House Wants Details With MDA Budget Requests
The U.S. Missile Defense Agency (MDA) does not plan to alter the way it submits its annual budget questions to Congress — a method that the House Appropriations Committee believes hampers oversight — unless the Senate formally expresses concern as well.
MDA officials said in a written response to questions that they plan to await the results of the usual conference committee formed to sort out the differences between the House and Senate versions of the 2006 Defense Appropriations Act before addressing its process for budget submissions.
The House passed its version of the 2006 Defense Appropriations Act June 20 by a margin of 398 to 19. The Senate Appropriations Committee expects to begin marking up its version of the legislation in July.
In a report accompanying its version of the legislation, the House Appropriations Committee directed MDA to provide greater detail with its budget submissions.

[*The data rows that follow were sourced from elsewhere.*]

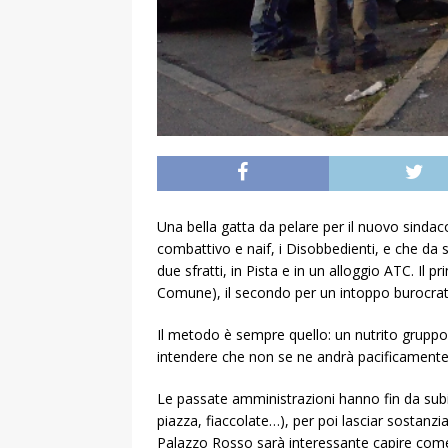
Una bella gatta da pelare per il nuovo sinda
combattivo e naif, i Disobbedienti, e che da se
due sfratti, in Pista e in un alloggio ATC. Il 
Comune), il secondo per un intoppo burocrati
Il metodo è sempre quello: un nutrito gruppo 
intendere che non se ne andrà pacificamente in
Le passate amministrazioni hanno fin da subi
piazza, fiaccolate…), per poi lasciar sostanzia
Palazzo Rosso sarà interessante capire come s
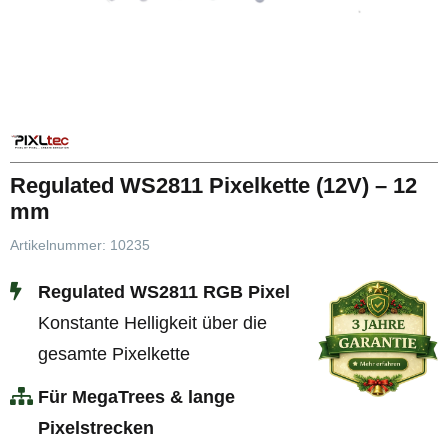
Regulated WS2811 Pixelkette (12V) – 12
mm
Artikelnummer:
10235
Regulated WS2811 RGB Pixel
Konstante Helligkeit über die
gesamte Pixelkette
Für MegaTrees & lange
Pixelstrecken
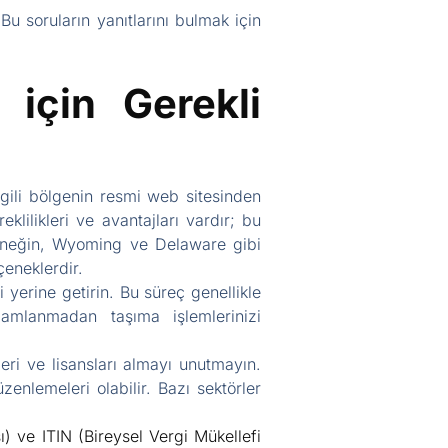
Bu soruların yanıtlarını bulmak için
 için Gerekli
lgili bölgenin resmi web sitesinden
lilikleri ve avantajları vardır; bu
 Örneğin, Wyoming ve Delaware gibi
çeneklerdir.
 yerine getirin. Bu süreç genellikle
mamlanmadan taşıma işlemlerinizi
eri ve lisansları almayı unutmayın.
zenlemeleri olabilir. Bazı sektörler
) ve ITIN (Bireysel Vergi Mükellefi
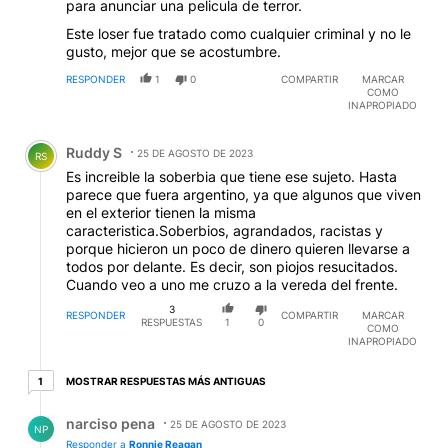
para anunciar una pelicula de terror.
Este loser fue tratado como cualquier criminal y no le
gusto, mejor que se acostumbre.
RESPONDER
1
0
COMPARTIR
MARCAR
COMO
INAPROPIADO
Comentario de Ruddy S.
Ruddy S
25 DE AGOSTO DE 2023
RS
Es increible la soberbia que tiene ese sujeto. Hasta
parece que fuera argentino, ya que algunos que viven
en el exterior tienen la misma
caracteristica.Soberbios, agrandados, racistas y
porque hicieron un poco de dinero quieren llevarse a
todos por delante. Es decir, son piojos resucitados.
Cuando veo a uno me cruzo a la vereda del frente.
3
RESPONDER
COMPARTIR
MARCAR
RESPUESTAS
1
0
COMO
INAPROPIADO
1 respuesta más antiguas
MOSTRAR RESPUESTAS MÁS ANTIGUAS
1
Respuesta de narciso pena.
narciso pena
25 DE AGOSTO DE 2023
NP
Responder a
Ronnie Reagan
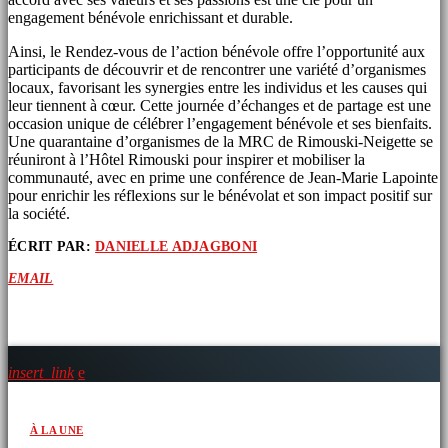
engagement bénévole enrichissant et durable.
Ainsi, le Rendez-vous de l’action bénévole offre l’opportunité aux
participants de découvrir et de rencontrer une variété d’organismes
locaux, favorisant les synergies entre les individus et les causes qui
leur tiennent à cœur. Cette journée d’échanges et de partage est une
occasion unique de célébrer l’engagement bénévole et ses bienfaits.
Une quarantaine d’organismes de la MRC de Rimouski-Neigette se
réuniront à l’Hôtel Rimouski pour inspirer et mobiliser la
communauté, avec en prime une conférence de Jean-Marie Lapointe
pour enrichir les réflexions sur le bénévolat et son impact positif sur
la société.
ÉCRIT PAR:
DANIELLE ADJAGBONI
EMAIL
ARTICLES SIMILAIRES
insert_link
À LA UNE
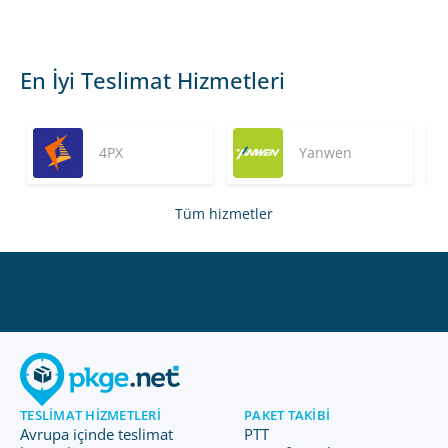
En İyi Teslimat Hizmetleri
4PX
Yanwen
Tüm hizmetler
TESLIMAT HIZMETLERI
PAKET TAKIBI
Avrupa içinde teslimat
PTT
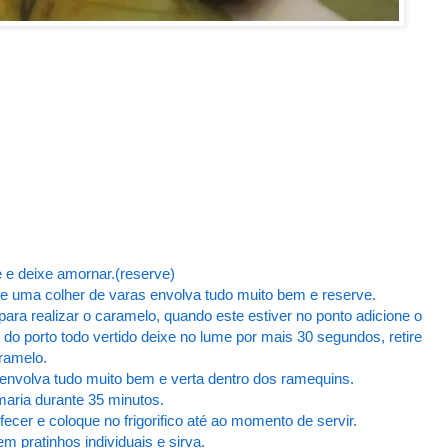
re e deixe amornar.(reserve)
e uma colher de varas envolva tudo muito bem e reserve.
ra realizar o caramelo, quando este estiver no ponto adicione o
 do porto todo vertido deixe no lume por mais 30 segundos, retire
ramelo.
 envolva tudo muito bem e verta dentro dos ramequins.
aria durante 35 minutos.
fecer e coloque no frigorifico até ao momento de servir.
 pratinhos individuais e sirva.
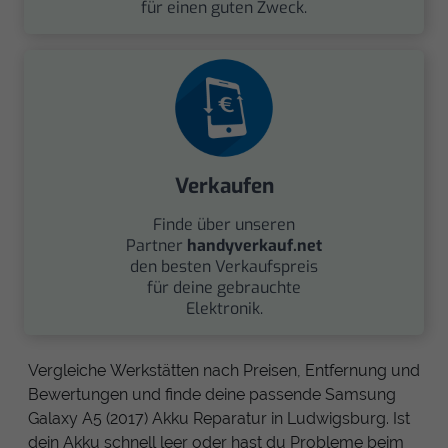
für einen guten Zweck.
Verkaufen
Finde über unseren
Partner
handyverkauf.net
den besten Verkaufspreis
für deine gebrauchte
Elektronik.
Vergleiche Werkstätten nach Preisen, Entfernung und
Bewertungen und finde deine passende Samsung
Galaxy A5 (2017) Akku Reparatur in Ludwigsburg. Ist
dein Akku schnell leer oder hast du Probleme beim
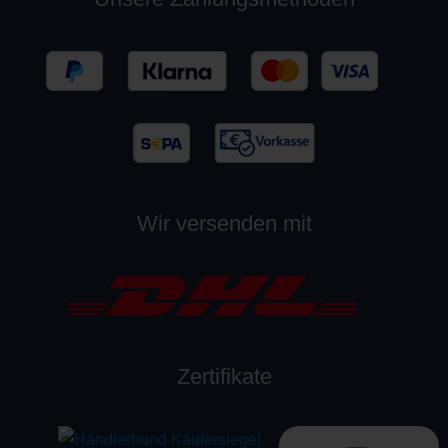
Wir versenden mit
Zertifikate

The agency’s annual budget requests – $7.8 billion in 2006 – have been divided into only 12 lines, some of which total more than $400 million, the House committee noted.
“This level of funding in an individual program element obscures funding details and creates significant oversight issues,” the committee wrote.
MDA, like other Defense Department agencies, submits detailed justification materials to Congress following the submission of its annual budget request. However, MDA often turns the justification materials in much later than the other agencies, complicating the job of busy congressional staffers, said John Isaacs, president of the Council for a Livable World, an arms control advoca cy group here.
An amendment to the bill that would have moved funding the agency requested for four missile interceptor silos and advance payment on 10 more in 2006 into nuclear nonproliferation work was withdrawn after a senior committee Democrat pledged to pursue nonproliferation funding through another avenue.
The amendment, offered by Rep. John Spratt (D-S.C.), would have taken $84 million out of the budget request for the Ground Based Midcourse Defense System being deployed in Alaska and California.
That money could be used on the U.S.-Russian Cooperative Threat Reduction program to help fund security upgrades to Russian nuclear facilities that store nuclear weapons and materials, Spratt said during floor debate.
However, Spratt withdrew the amendment during floor debate on the appropriations bill when Rep. John Murtha ( Penn.), the ranking Democrat on the House Appropriations defense subcommittee, pledged to seek additional funding for nonproliferation work when the House and Senate meet later this year to work out differences between their versions of the legislation.
Murtha said during floor debate that he believed more money should be spent on nonproliferation initiatives, and less on missile defense systems, and said that he had conveyed these views to U.S. President George W. Bush in the past.
“We have to worry about nonproliferation and terrorism and not as much about missile defense,” Murtha said.
Murtha did not specify whether he would seek money for nonproliferation outside of missile defense when the conference begins. Cindy Abram, a spokeswoman for Murtha, said that staffers were not available at press time to provide clarity on that point.
Floor debate on the appropriations bill also featured an amendment seeking to ban the deployment of ground- and space-based anti-satellite weapons as well as research and development on those systems. The amendment, offered by Rep. Dennis Kucinich (D-Ohio), also called on Bush to negotiate an international treaty banning such weapons.
Kucinich, a former presidential candidate who has offered similar legislation in the past, expressed concern during floor debate that recent rhetoric from senior Air Force officers indicates that the service hopes to move aggressively towards fielding anti-satellite weapons.
“Our largest possible adversaries, China and Russia, have agreed [to] a global ban on space weapons,” Kucinich said. “Yet moving forward with plans to weaponize space would most certainly create an arms race in space, and it would certainly be counterproductive to the national security of the United States to give potential adversaries reason to accelerate development of space weapons technology.”
However, Kucinich’s amendment was ruled out of order after Rep. Bill Young (R-Fla.), chairman of the House Appropriations defense subcommittee, objected to it on the grounds that an appropriations bill cannot change current law.
Doug Gordon, a spokesman for Kucinich, said that the congressman was aware that the amendment could not be included with the bill, but chose to offer it on the floor as a way to draw attention to the issue. Kucinich plans to work on building more support for the legislation amongst his colleagues, Gordon said.
Theresa Hitchens, vice president of the Center for Defense Information, a think tank here, commended Kucinich for raising the issue on the floor. But sufficient debate has not taken place yet on Capitol Hill to bring the issue to the attention of enough members to pass the legislation, said Hitchens, a vocal advocate against space weapons.
Rep. Terry Everett (R-Ala.), chairman of the House Armed Services strategic forces subcommittee, has promised during hearings earlier this year to begin briefings and hearings on the topic this year, which may help to raise its profile on Capitol Hill, she said.